[WHAT YOU NEED TO DO] Set down the first line below and each line after it, ending with the one that holds "es sont donc". Pictures do not belong in the copy.

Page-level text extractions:
----------------

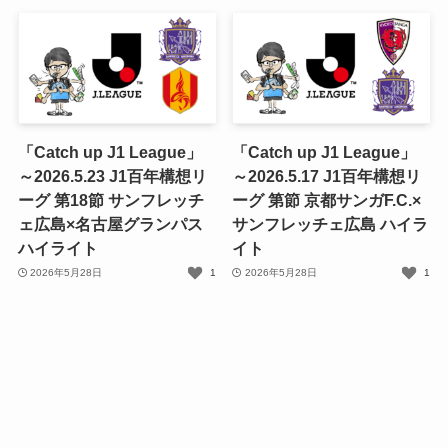
「Catch up J1 League」
「Catch up J1 League」
～2026.5.23 J1百年構想リ
～2026.5.17 J1百年構想リ
ーグ 第18節 サンフレッチ
ーグ 第節 京都サンガF.C.×
ェ広島×名古屋グランパス
サンフレッチェ広島 ハイラ
ハイライト
イト
2026年5月28日
1
2026年5月28日
1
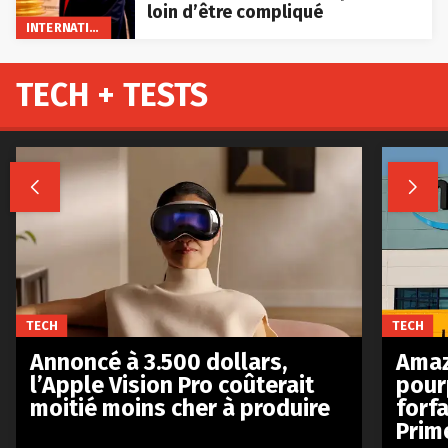
loin d’être compliqué
INTERNATIONAL
TECH + TESTS


TECH
TECH
Annoncé à 3.500 dollars,
Amaz
l’Apple Vision Pro coûterait
pour
moitié moins cher à produire
forfa
Prim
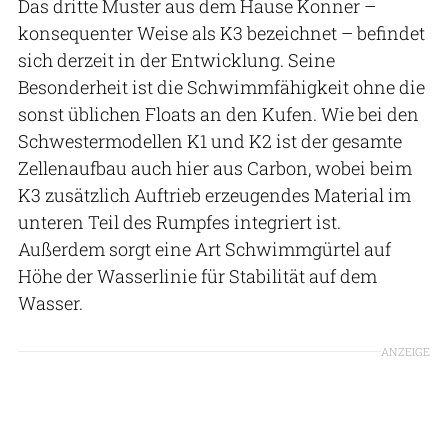
Das dritte Muster aus dem Hause Konner –
konsequenter Weise als K3 bezeichnet – befindet
sich derzeit in der Entwicklung. Seine
Besonderheit ist die Schwimmfähigkeit ohne die
sonst üblichen Floats an den Kufen. Wie bei den
Schwestermodellen K1 und K2 ist der gesamte
Zellenaufbau auch hier aus Carbon, wobei beim
K3 zusätzlich Auftrieb erzeugendes Material im
unteren Teil des Rumpfes integriert ist.
Außerdem sorgt eine Art Schwimmgürtel auf
Höhe der Wasserlinie für Stabilität auf dem
Wasser.
ANZEIGE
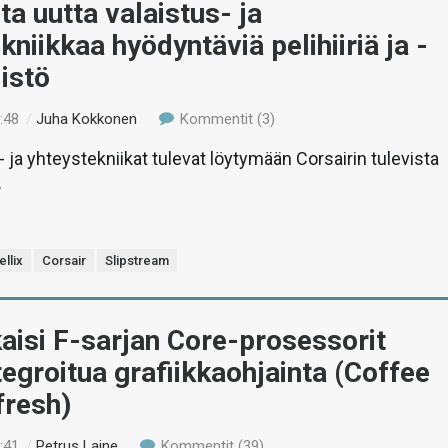
lta uutta valaistus- ja
kniikkaa hyödyntäviä pelihiiriä ja -
istö
:48
/
Juha Kokkonen
Kommentit (3)
- ja yhteystekniikat tulevat löytymään Corsairin tulevista
.
llix
Corsair
Slipstream
lkaisi F-sarjan Core-prosessorit
tegroitua grafiikkaohjainta (Coffee
fresh)
:41
/
Petrus Laine
Kommentit (39)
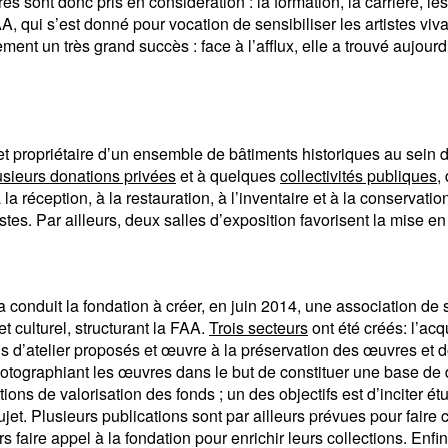
es sont donc pris en considération : la formation, la carrière, le
A, qui s’est donné pour vocation de sensibiliser les artistes vivant
ment un très grand succès : face à l’afflux, elle a trouvé aujour
t propriétaire d’un ensemble de bâtiments historiques au sein de 
usieurs donations privées
et à quelques
collectivités publiques
,
la réception, à la restauration, à l’inventaire et à la conservati
stes. Par ailleurs, deux salles d’exposition favorisent la mise e
 conduit la fondation à créer, en juin 2014, une association de 
et culturel, structurant la FAA.
Trois secteurs
ont été créés: l’acq
nds d’atelier proposés et œuvre à la préservation des œuvres et
photographiant les œuvres dans le but de constituer une base d
ons de valorisation des fonds ; un des objectifs est d’inciter ét
jet. Plusieurs publications sont par ailleurs prévues pour faire 
 faire appel à la fondation pour enrichir leurs collections. Enfi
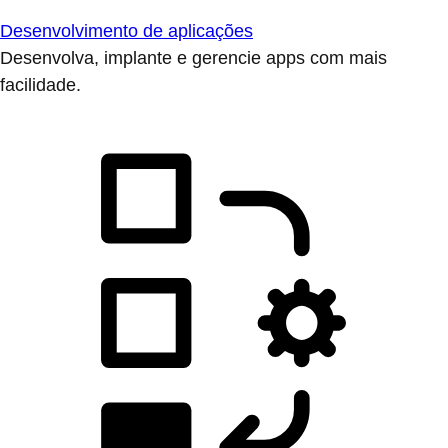
Desenvolvimento de aplicações
Desenvolva, implante e gerencie apps com mais
facilidade.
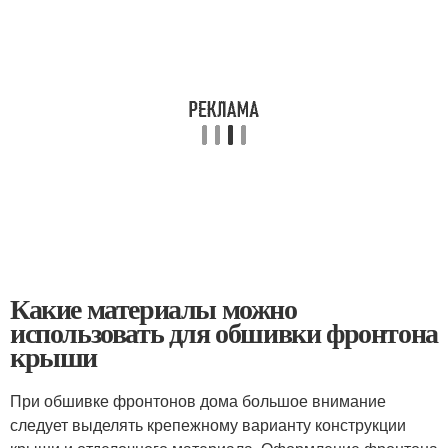
Какие материалы можно
использовать для обшивки фронтона
крыши
При обшивке фронтонов дома большое внимание
следует выделять крепежному варианту конструкции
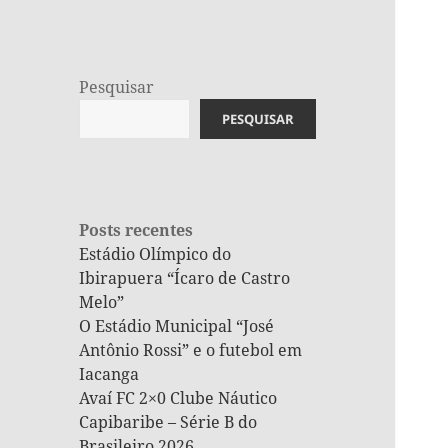
Pesquisar
PESQUISAR
Posts recentes
Estádio Olímpico do
Ibirapuera “Ícaro de Castro
Melo”
O Estádio Municipal “José
Antônio Rossi” e o futebol em
Iacanga
Avaí FC 2×0 Clube Náutico
Capibaribe – Série B do
Brasileiro 2026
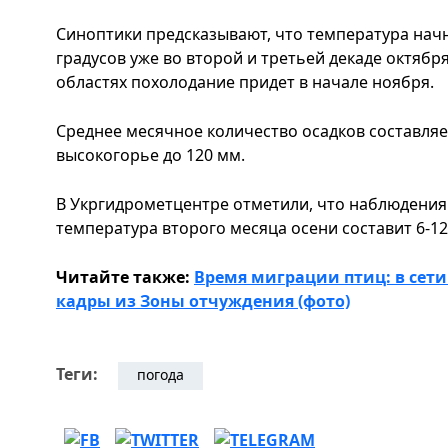
Синоптики предсказывают, что температура нач
градусов уже во второй и третьей декаде октябр
областях похолодание придет в начале ноября.
Среднее месячное количество осадков составляет 
высокогорье до 120 мм.
В Укргидрометцентре отметили, что наблюдения
температура второго месяца осени составит 6-12
Читайте также:
Время миграции птиц: в сет
кадры из Зоны отчуждения (фото)
Теги:
погода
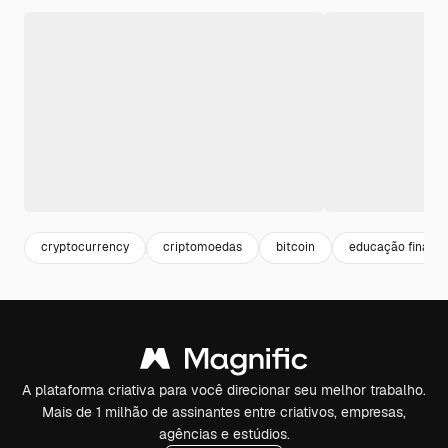
cryptocurrency
criptomoedas
bitcoin
educação finance
A plataforma criativa para você direcionar seu melhor trabalho.
Mais de 1 milhão de assinantes entre criativos, empresas,
agências e estúdios.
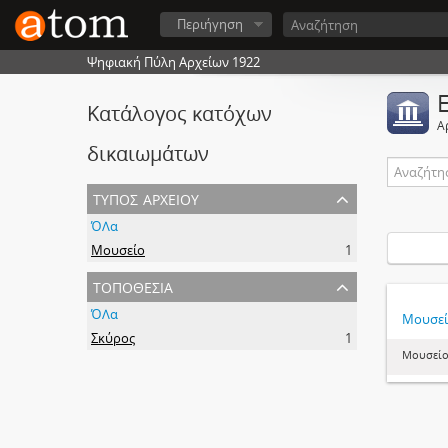
Περιήγηση
Ψηφιακή Πύλη Αρχείων 1922
Κατάλογος κατόχων
Α
δικαιωμάτων
τύπος αρχείου
ΌΛα
Μουσείο
1
τοποθεσία
ΌΛα
Μουσεί
Σκύρος
1
Μουσείο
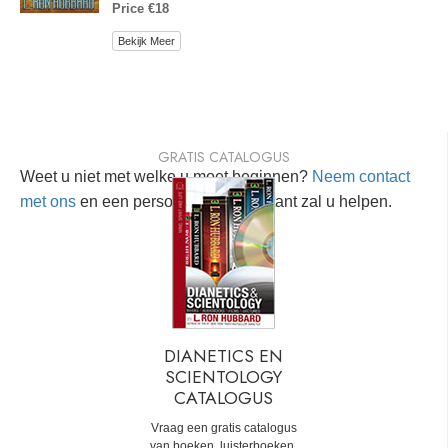
Price €18
Bekijk Meer
GRATIS CATALOGUS
Weet u niet met welke u moet beginnen?
Neem contact
met ons
en een persoonlijke consultant zal u helpen.
DIANETICS EN
SCIENTOLOGY
CATALOGUS
Vraag een gratis catalogus
van boeken, luisterboeken,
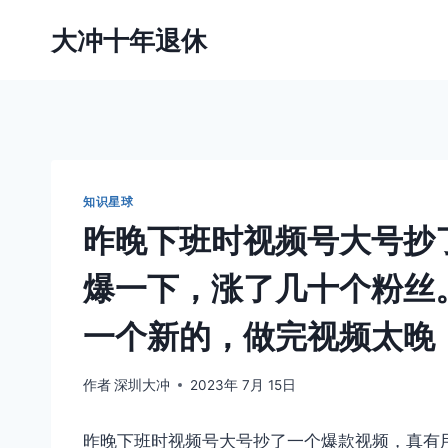
跳
大冲十年退休
到
内
容
知识星球
昨晚下班时视频号大号抄
爆一下，涨了几十个粉丝
一个新的，做完视频太晚
作者
深圳大冲
2023年 7月 15日
昨晚下班时视频号大号抄了一个爆款视频，真有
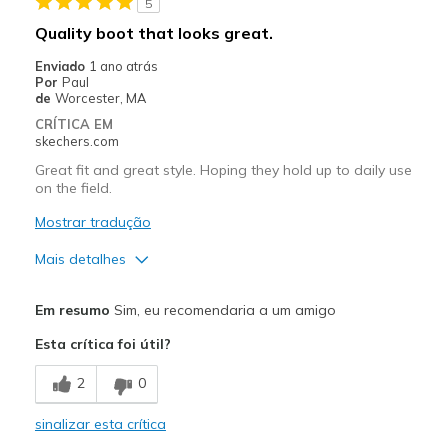
5
Quality boot that looks great.
Enviado
1 ano atrás
Por
Paul
de
Worcester, MA
CRÍTICA EM
skechers.com
Great fit and great style. Hoping they hold up to daily use
on the field.
Mostrar tradução
Mais detalhes
Prós
Em resumo
Sim, eu recomendaria a um amigo
Attractive Design
Esta crítica foi útil?
Comfortable
2
0
Durable
sinalizar esta crítica
Sizing
Feels true to size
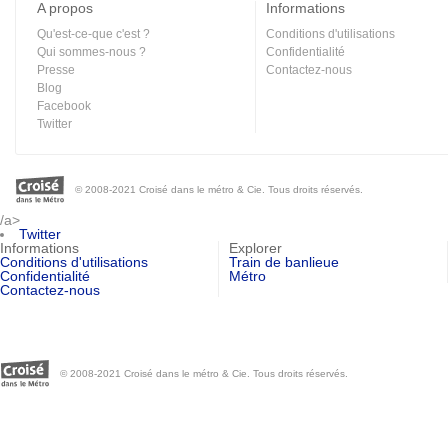
A propos
Informations
Qu'est-ce-que c'est ?
Conditions d'utilisations
Qui sommes-nous ?
Confidentialité
Presse
Contactez-nous
Blog
Facebook
Twitter
© 2008-2021 Croisé dans le métro & Cie. Tous droits réservés.
/a>
Twitter
Informations
Explorer
Conditions d'utilisations
Train de banlieue
Confidentialité
Métro
Contactez-nous
© 2008-2021 Croisé dans le métro & Cie. Tous droits réservés.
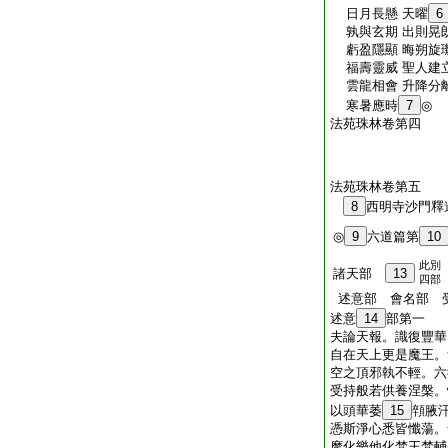
日月長懸 天曜
6
孰與玄期 出則晃朗
虧盈隱顯 晦朔旋璣
福壽靈威 聖人建立
雲龍相會 升降分離
寒暑應時
7
◎
法苑珠林卷第四
法苑珠林卷第五
8
西明寺沙門
◎
9
六道篇第
10
此別
諸天部
13
四部
述意部 會名部 
述意
14
部第一
夫論天報。識復豐華
自在天上更是魔王。
空之頂邪執不輕。六
受持般若供養涅槃。
以頭華萎
15
顇腋
憑斯淨心悉皆懺蕩。
摩化樂他化梵王梵輔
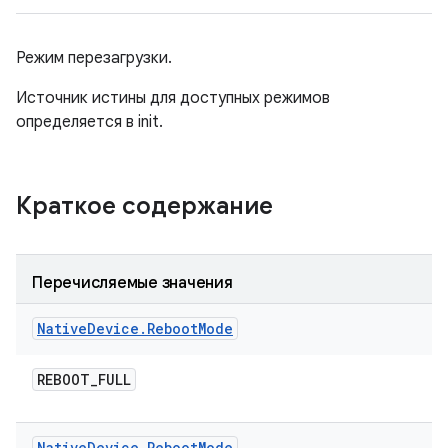
Режим перезагрузки.
Источник истины для доступных режимов
определяется в init.
Краткое содержание
Перечисляемые значения
Native
Device
.
Reboot
Mode
REBOOT
_
FULL
Native
Device
.
Reboot
Mode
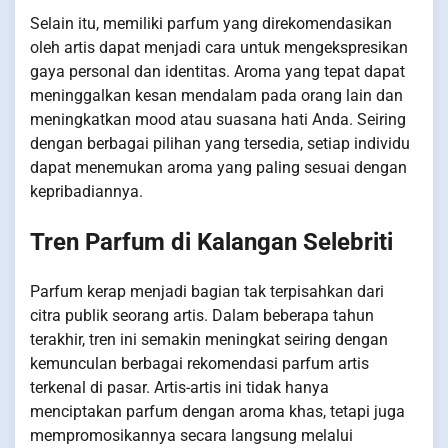
Selain itu, memiliki parfum yang direkomendasikan
oleh artis dapat menjadi cara untuk mengekspresikan
gaya personal dan identitas. Aroma yang tepat dapat
meninggalkan kesan mendalam pada orang lain dan
meningkatkan mood atau suasana hati Anda. Seiring
dengan berbagai pilihan yang tersedia, setiap individu
dapat menemukan aroma yang paling sesuai dengan
kepribadiannya.
Tren Parfum di Kalangan Selebriti
Parfum kerap menjadi bagian tak terpisahkan dari
citra publik seorang artis. Dalam beberapa tahun
terakhir, tren ini semakin meningkat seiring dengan
kemunculan berbagai rekomendasi parfum artis
terkenal di pasar. Artis-artis ini tidak hanya
menciptakan parfum dengan aroma khas, tetapi juga
mempromosikannya secara langsung melalui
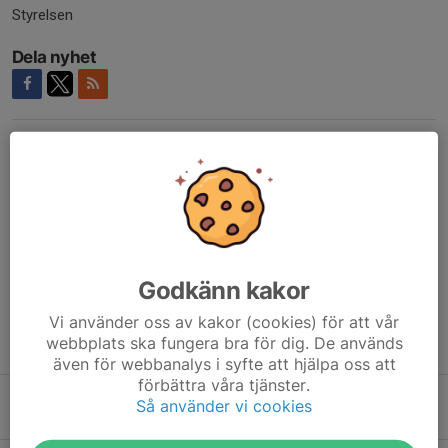
Styrelsen
Dela nyhet
Kommentarer
Marcus Helmner
25 nov 2024
10 december är en tisdag, är det tisdagen eller torsdagen
som gäller?
Johan Andersson
25 nov 2024
Godkänn kakor
Tisdag 10 december gäller, bra att ni är uppmärksamma.
Vi använder oss av kakor (cookies) för att vår
webbplats ska fungera bra för dig. De används
Tidigare nyheter
även för webbanalys i syfte att hjälpa oss att
förbättra våra tjänster.
Fotbollens dag 6/6
Så använder vi cookies
1 jun, 15:53
0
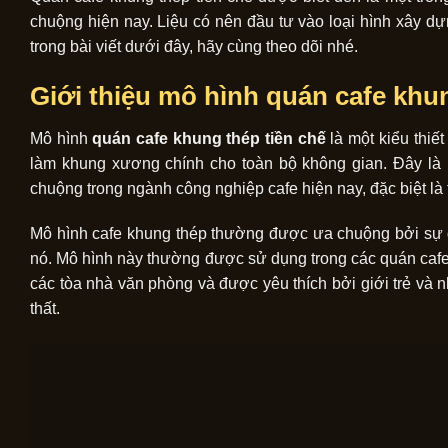
chuộng hiện nay. Liệu có nên đầu tư vào loại hình xây dự
trong bài viết dưới đây, hãy cùng theo dõi nhé.
Giới thiệu mô hình quán cafe khu
Mô hình
quán cafe khung thép tiền chế
là một kiểu thiế
làm khung xương chính cho toàn bộ không gian. Đây là 
chuộng trong ngành công nghiệp cafe hiện nay, đặc biệt là 
Mô hình cafe khung thép thường được ưa chuộng bởi sự 
nó. Mô hình này thường được sử dụng trong các quán cafe 
các tòa nhà văn phòng và được yêu thích bởi giới trẻ và 
thất.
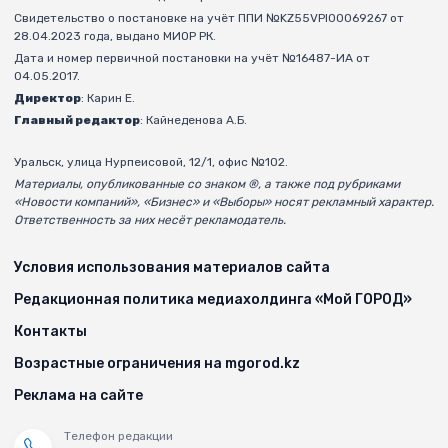
Свидетельство о постановке на учёт ППИ №KZ55VPI00069267 от
28.04.2023 года, выдано МИОР РК.
Дата и номер первичной постановки на учёт №16487-ИА от
04.05.2017.
Директор
: Карин Е.
Главный редактор
: Кайнеденова А.Б.
Уральск, улица Нурпеисовой, 12/1, офис №102.
Материалы, опубликованные со знаком ®, а также под рубриками
«Новости компаний», «Бизнес» и «Выборы» носят рекламный характер.
Ответственность за них несёт рекламодатель.
Условия использования материалов сайта
Редакционная политика медиахолдинга «Мой ГОРОД»
Контакты
Возрастные ограничения на mgorod.kz
Реклама на сайте
Телефон редакции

----------------

[OUTPUT OF THE TASK]
「Catch up J1 League」
「Catch up J1 League」
～2026.5.23 J1百年構想リ
～2026.5.17 J1百年構想リ
ーグ 第18節 サンフレッチ
ーグ 第節 京都サンガF.C.×
ェ広島×名古屋グランパス
サンフレッチェ広島 ハイラ
ハイライト
イト
2026年5月28日
1
2026年5月28日
1
loin d’être compliqué
INTERNATIONAL
TECH + TESTS


TECH
TECH
Annoncé à 3.500 dollars,
Amaz
l’Apple Vision Pro coûterait
pour
moitié moins cher à produire
forfa
Prim
Das dritte Muster aus dem Hause Konner –
konsequenter Weise als K3 bezeichnet – befindet
sich derzeit in der Entwicklung. Seine
Besonderheit ist die Schwimmfähigkeit ohne die
sonst üblichen Floats an den Kufen. Wie bei den
Schwestermodellen K1 und K2 ist der gesamte
Zellenaufbau auch hier aus Carbon, wobei beim
K3 zusätzlich Auftrieb erzeugendes Material im
unteren Teil des Rumpfes integriert ist.
Außerdem sorgt eine Art Schwimmgürtel auf
Höhe der Wasserlinie für Stabilität auf dem
Wasser.
ANZEIGE
lta uutta valaistus- ja
kniikkaa hyödyntäviä pelihiiriä ja -
istö
:48
/
Juha Kokkonen
Kommentit (3)
- ja yhteystekniikat tulevat löytymään Corsairin tulevista
.
llix
Corsair
Slipstream
lkaisi F-sarjan Core-prosessorit
tegroitua grafiikkaohjainta (Coffee
fresh)
:41
/
Petrus Laine
Kommentit (39)
es sont donc pris en considération : la formation, la carrière, le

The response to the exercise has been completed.